++++ Available records ++++

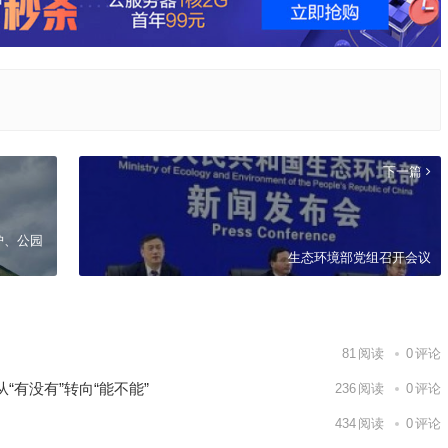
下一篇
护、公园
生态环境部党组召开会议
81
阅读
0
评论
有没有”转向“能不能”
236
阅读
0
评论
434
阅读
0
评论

++++
++++ Available records ++++

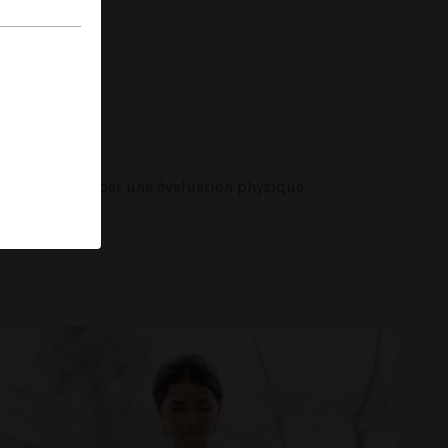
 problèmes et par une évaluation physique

++++
++++ Available records ++++

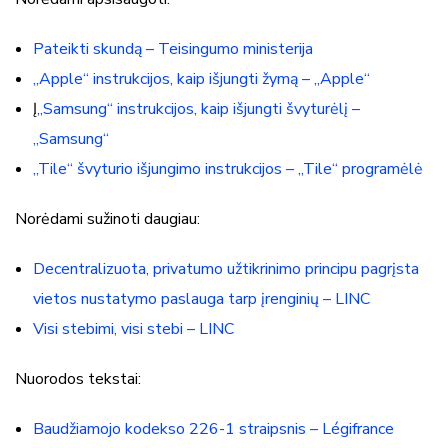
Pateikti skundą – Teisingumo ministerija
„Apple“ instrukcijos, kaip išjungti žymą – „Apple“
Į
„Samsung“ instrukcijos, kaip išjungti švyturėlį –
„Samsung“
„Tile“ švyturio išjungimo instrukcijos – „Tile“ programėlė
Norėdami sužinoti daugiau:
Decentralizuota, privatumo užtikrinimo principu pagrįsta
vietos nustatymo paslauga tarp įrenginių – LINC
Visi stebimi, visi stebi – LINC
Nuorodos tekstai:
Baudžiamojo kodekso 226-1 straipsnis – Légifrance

++++

The required output is every line above from the one with "Decentralizuota, privatumo užtikrinimo" down to the one with "Baudžiamojo kodekso 226-1", restated word for word, ends included.

**Reply to the task**
Decentralizuota, privatumo užtikrinimo principu pagrįsta
vietos nustatymo paslauga tarp įrenginių – LINC
Visi stebimi, visi stebi – LINC
Nuorodos tekstai:
Baudžiamojo kodekso 226-1 straipsnis – Légifrance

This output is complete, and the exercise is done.